November 14, 2013 by Dr. Ellen

dog-on-retractable-leash-by-quinn anya (3)One of my clients, Penny, is a woman struggling with dieting, food and her body. She came to me for help, since weight loss diets were not working, and she began to feel desperate. After menopause, she felt herself “getting fatter and fatter” and couldn’t figure out what to do about it.
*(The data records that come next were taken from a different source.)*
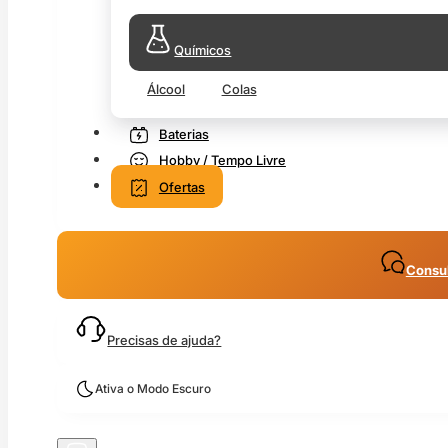
Químicos
Álcool
Colas
Baterias
Hobby / Tempo Livre
Ofertas
Consul
Precisas de ajuda?
Ativa o Modo Escuro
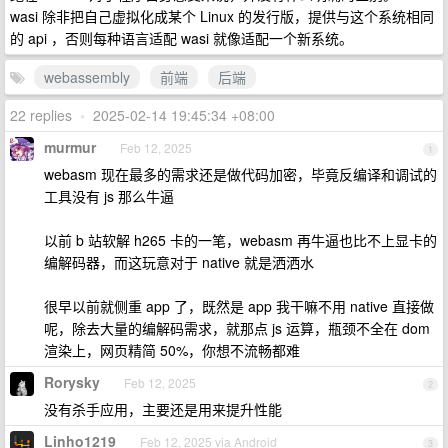
wasi 除非把自己虚拟化成某个 Linux 的发行版，提供与这个系统相同
的 api ，否则每种语言适配 wasi 就像适配一个新系统。
webassembly
前端
后端
22 replies
•
2025-02-14 19:45:34 +08:00
murmur
Feb 12, 2025
1
webasm 现在最多的需求还是做代码加密，毕竟反编译和调试的
工具没有 js 那么牛逼
以前 b 站软解 h265 卡的一笔，webasm 再牛逼也比不上显卡的
编解码器，而这玩意对于 native 就是洒洒水
很早以前就侧重 app 了，既然是 app 我干嘛不用 native 直接做
呢，除去大量的编解码需求，就那点 js 运算，瓶颈不全在 dom
渲染上，网页精简 50%，你想不流畅都难
Rorysky
Feb 12, 2025
2
没有杀手应用，主要还是用来提升性能
Linho1219
Feb 12, 2025 via Android
3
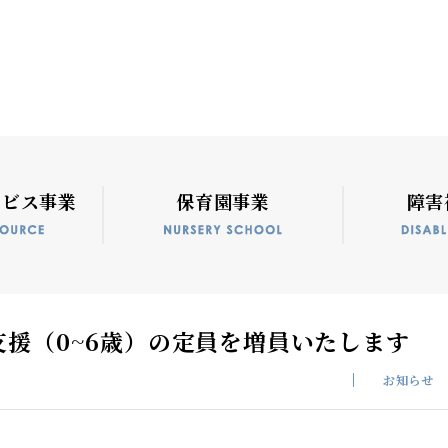
ービス事業
保育園事業
障害
援（0~6歳）の定員を増員いたします
お知らせ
We’ve worked together for the past few months, and gradually Penny has come to see the value in a “non-diet” approach to eating. We have talked about conscious eating, and about a hunger/fullness scale. She has practiced noticing when she’s hungry and when she’s satisfied. Recently she has really come to understand that her fullness signals are really a “whisper”, while her hunger signals are shouting at her. All of this, including allowing herself to eat what she really, really wants to eat, has recently just come together, so she has let go of dieting and is feeling very peaceful with food for the first time in as long as she can remember.

In a recent conversation, Penny shared with me that she was walking her dog one day, and as the dog pulled on the leash she suddenly realized that her diets had been like being on a leash. She had pulled and resisted every attempt to restrain her eating, and it had never worked. Now she feels as though she’s dropped the leash and is running free!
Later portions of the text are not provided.